I'm back, but I won't promise for how long. I took a break, not because I didn't have anything to say, but frankly I just had too much to say. It's hard trying to compile all the thoughts going on in your head sometimes, and I'm very conscious of how I phrase things and who reads this. This is a place to express myself, but still, I'm a pretty guarded person. This is certainly not a bare-all blog.
So what has happened since I was last here? I don't even remember when that was. I suppose I could say that I've got a job for the summer. I've been promoted to resident director for next year. My diabetes seems to be more manageable lately.
Let's talk about that.
I suck at diabetes. Like, legitimately. My A1C's have always been bad, and the people who get concerned because they think they might be above 8.0 just blow my mind. Really, kudos if that's you, but psychologically I've just never been there. I armchair psycho-analyze myself about this all the time, why I am incapable of taking care of myself but others are. I want to blame other people, I want to blame myself, but I've found that blame just doesn't solve the problem. What did, however, is letting my parents back in.

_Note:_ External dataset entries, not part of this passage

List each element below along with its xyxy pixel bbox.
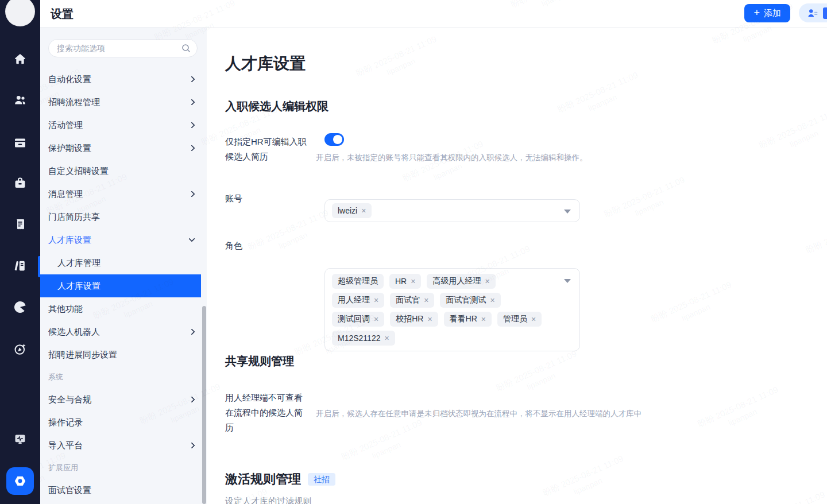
remove-tag-icon[interactable]: × xyxy=(424,296,428,305)
remove-tag-icon[interactable]: × xyxy=(374,315,378,324)
edit-permission-toggle-label: 仅指定HR可编辑入职候选人简历 xyxy=(225,134,311,164)
page-title: 人才库设置 xyxy=(225,53,306,75)
role-tag: M12S21122× xyxy=(332,331,395,346)
sidebar-item-store-resume[interactable]: 门店简历共享 xyxy=(40,206,207,228)
header: 设置 + 添加 xyxy=(40,0,827,28)
sidebar-item-security-compliance[interactable]: 安全与合规 xyxy=(40,388,207,411)
sidebar-section-extensions: 扩展应用 xyxy=(40,457,207,479)
edit-permission-heading: 入职候选人编辑权限 xyxy=(225,99,329,114)
edit-permission-toggle[interactable] xyxy=(324,133,344,146)
chevron-right-icon xyxy=(188,99,195,105)
share-rules-toggle-label: 用人经理端不可查看在流程中的候选人简历 xyxy=(225,390,310,435)
main-content: 人才库设置 入职候选人编辑权限 仅指定HR可编辑入职候选人简历 开启后，未被指定… xyxy=(207,28,827,504)
chevron-down-icon xyxy=(188,235,195,242)
sidebar-item-interviewer-settings[interactable]: 面试官设置 xyxy=(40,479,207,502)
social-recruit-badge: 社招 xyxy=(308,473,335,486)
remove-tag-icon[interactable]: × xyxy=(361,206,366,215)
contact-person-icon xyxy=(806,7,819,20)
dropdown-caret-icon xyxy=(564,279,571,283)
sidebar-item-message[interactable]: 消息管理 xyxy=(40,183,207,206)
share-rules-help: 开启后，候选人存在任意申请是未归档状态即视为在流程中，将不显示在用人经理端的人才… xyxy=(316,409,810,419)
account-tag: lweizi × xyxy=(332,203,372,218)
page-header-title: 设置 xyxy=(51,0,74,28)
users-icon[interactable] xyxy=(13,93,27,107)
account-label: 账号 xyxy=(225,191,311,206)
remove-tag-icon[interactable]: × xyxy=(531,315,536,324)
sidebar-item-other-functions[interactable]: 其他功能 xyxy=(40,297,207,320)
sidebar-section-system: 系统 xyxy=(40,366,207,388)
gear-icon xyxy=(13,474,28,489)
settings-sidenav: 自动化设置 招聘流程管理 活动管理 保护期设置 自定义招聘设置 消息管理 门店简… xyxy=(40,28,207,504)
role-select[interactable]: 超级管理员 HR× 高级用人经理× 用人经理× 面试官× 面试官测试× 测试回调… xyxy=(324,268,580,351)
role-tag: 管理员× xyxy=(497,312,542,327)
search-input[interactable] xyxy=(48,39,198,57)
account-select[interactable]: lweizi × xyxy=(324,199,580,222)
role-tag: 面试官× xyxy=(390,293,434,308)
chevron-right-icon xyxy=(188,122,195,128)
role-tag-row: M12S21122× xyxy=(332,331,559,346)
sidebar-item-protection[interactable]: 保护期设置 xyxy=(40,137,207,160)
sidebar-item-talent-pool-settings-parent[interactable]: 人才库设置 xyxy=(40,228,207,251)
role-tag-row: 超级管理员 HR× 高级用人经理× xyxy=(332,274,559,289)
compass-sparkle-icon[interactable] xyxy=(13,342,27,356)
chevron-right-icon xyxy=(188,442,195,448)
sidebar-item-operation-log[interactable]: 操作记录 xyxy=(40,411,207,434)
role-tag: 超级管理员 xyxy=(332,274,384,289)
sidebar-item-automation[interactable]: 自动化设置 xyxy=(40,68,207,91)
user-pill[interactable] xyxy=(799,3,827,22)
edit-permission-help: 开启后，未被指定的账号将只能查看其权限内的入职候选人，无法编辑和操作。 xyxy=(316,153,588,163)
role-tag: HR× xyxy=(389,274,421,289)
sidebar-item-talent-pool-manage[interactable]: 人才库管理 xyxy=(40,251,207,274)
sidebar-item-talent-pool-settings[interactable]: 人才库设置 xyxy=(40,274,201,297)
search-box xyxy=(48,39,198,57)
sidebar-item-activity[interactable]: 活动管理 xyxy=(40,114,207,137)
monitor-activity-icon[interactable] xyxy=(13,432,27,446)
calendar-icon[interactable] xyxy=(13,136,27,150)
pie-chart-icon[interactable] xyxy=(13,300,27,314)
sidebar-item-progress-sync[interactable]: 招聘进展同步设置 xyxy=(40,343,207,366)
sidebar-item-custom-recruit[interactable]: 自定义招聘设置 xyxy=(40,160,207,183)
role-tag-row: 测试回调× 校招HR× 看看HR× 管理员× xyxy=(332,312,559,327)
share-rules-heading: 共享规则管理 xyxy=(225,354,294,369)
sidebar-item-candidate-robot[interactable]: 候选人机器人 xyxy=(40,320,207,343)
sidenav-scrollbar[interactable] xyxy=(202,306,206,504)
role-tag: 看看HR× xyxy=(444,312,492,327)
briefcase-icon[interactable] xyxy=(13,176,27,190)
role-tag-row: 用人经理× 面试官× 面试官测试× xyxy=(332,293,559,308)
chevron-right-icon xyxy=(188,396,195,402)
remove-tag-icon[interactable]: × xyxy=(481,315,486,324)
remove-tag-icon[interactable]: × xyxy=(384,334,389,343)
sidebar-item-recruit-process[interactable]: 招聘流程管理 xyxy=(40,91,207,114)
plus-icon: + xyxy=(753,7,760,18)
role-tag: 面试官测试× xyxy=(440,293,500,308)
activation-rules-description: 设定人才库的过滤规则 xyxy=(225,496,311,504)
remove-tag-icon[interactable]: × xyxy=(485,277,489,286)
home-icon[interactable] xyxy=(13,52,27,66)
role-tag: 用人经理× xyxy=(332,293,384,308)
settings-app-button[interactable] xyxy=(6,467,34,495)
chevron-right-icon xyxy=(188,145,195,151)
sidebar-item-import-platform[interactable]: 导入平台 xyxy=(40,434,207,457)
chevron-right-icon xyxy=(188,76,195,82)
add-button[interactable]: + 添加 xyxy=(744,4,790,22)
remove-tag-icon[interactable]: × xyxy=(427,315,432,324)
remove-tag-icon[interactable]: × xyxy=(374,296,378,305)
clipped-pill-content xyxy=(823,7,827,19)
role-tag: 测试回调× xyxy=(332,312,384,327)
role-tag: 校招HR× xyxy=(390,312,438,327)
role-label: 角色 xyxy=(225,238,311,253)
library-icon[interactable] xyxy=(13,259,27,273)
document-icon[interactable] xyxy=(13,218,27,231)
dropdown-caret-icon xyxy=(564,210,571,214)
remove-tag-icon[interactable]: × xyxy=(411,277,415,286)
app-rail xyxy=(0,0,40,504)
add-button-label: 添加 xyxy=(764,8,781,19)
search-icon xyxy=(181,44,191,53)
role-tag: 高级用人经理× xyxy=(427,274,495,289)
active-app-indicator xyxy=(38,256,40,277)
chevron-right-icon xyxy=(188,191,195,197)
activation-rules-heading: 激活规则管理 社招 xyxy=(225,471,335,488)
workspace-avatar[interactable] xyxy=(5,0,35,26)
settings-menu: 自动化设置 招聘流程管理 活动管理 保护期设置 自定义招聘设置 消息管理 门店简… xyxy=(40,68,207,502)
remove-tag-icon[interactable]: × xyxy=(490,296,494,305)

Everyone knows and seems to accept that adolescent development involves pushing one's parents away. I was terrified of what would happen if I went to college and had never taken care of myself. I was always an independent person, but because there was a sense of urgency with my diabetes and health, I think I was more aggressive with my control over it. I made an almost violent move to take it all from my parents, and when I failed to manage it on my own, refused to admit defeat.
This winter break I finally talked to my parents, and in what was probably one of the hardest moves I've ever made, invited them back in to my care.
I don't know why, but now, I remember to test myself at least once a day. I remember to take my insulin. I remember to do site changes more often. I spend less time high. I'm actually excited to see what my next A1C will be. My control is no longer tight, but it's at least, in my view, acceptable. It's funny how something as simple as asking my mom to email me blood sugar reminders oculd have changed everything.
I don't think my parents were stupid, they knew I was struggling. It's not like my confession came as a shock, but somehow just me telling them, putting it out there instead of letting it be the elephant in the room, changed the entire dynamic. I don't tell them what my blood sugars are still, I'm still doing all the ordering and prescription legwork, but them just reminding me 4 times a day to check, even if I don't, I don't know, maybe it's just the thought that someone out there cares for me? That someone has enough concern to check in on me? That I'm not alone in the fight?
I guess I really don't want to question it, but just when I was going to give up and figure I just wouldn't ever be able to have kids, things are turning around. I really never thought I would be here. I really thought I was just a hopeless case. I was just dealt a bad hand and had to suck it up.
A depressing view, but it's the one I had adapted.
So to be here, where I am, feels impossible. I feel like I survived something. And I'm afraid to applaud myself for it because I'm afraid that the balances will tip and I'll be out of control again. It's really only been about 3 months now. It seems like it should be long enough to have a solid habit formed, but I've managed to break it before.
With tentative hope, I move forward.